I made these on Christmas Eve with chicken and basil instead of rosemary. They were awesome. I ran out of crescent rolls so I used puffed pastry for the remaining chicken mixture and turned out great with the puff pastry. My brother gave me a recipe similar to this but he pressed one can of rolls together to make one sheet. Lay onto a cookie sheet; instead of chicken he used sausage , chives flavored cream cheese and topped it with another can of crescent rolls pressed together. Bake and cut into squares. Very tasty.

Meg on 12.26.2010

I just made these tonight for Christmas appetizer and they turned out really good! There were only five of us so I only made 8 of these. They were sooo good freshly made out of the oven.
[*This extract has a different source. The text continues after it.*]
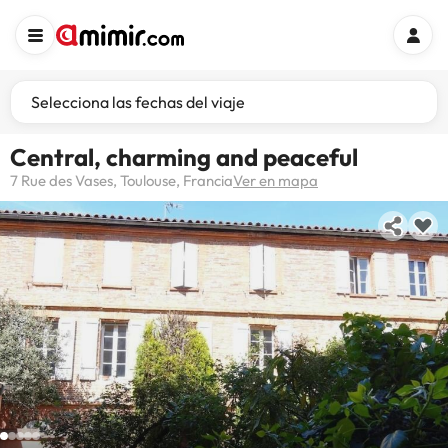
Selecciona las fechas del viaje
Central, charming and peaceful
7 Rue des Vases, Toulouse, Francia
Ver en mapa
I had alot of chicken mix left over after making my batch so I am going to make some chicken salad sandwich tomorrow with these!
Thanks for the recipe!

Maureen Johns on 12.25.2010

I’ve been making something similar to this for years and call it “Chicken Crescent Bundles” – made with cooked diced chicken. It’s a huge family favorite!

Jane on 12.22.2010

Yum! Yum! Gotta make these…

Joycelyn on 12.22.2010

Just made these! They are fabulous! I used chicken and left out the rosemary. My husband and I can’t wait to try different variations! He’s already planning “chili” pockets for the deer lease! Thanks for sharing a great recipe!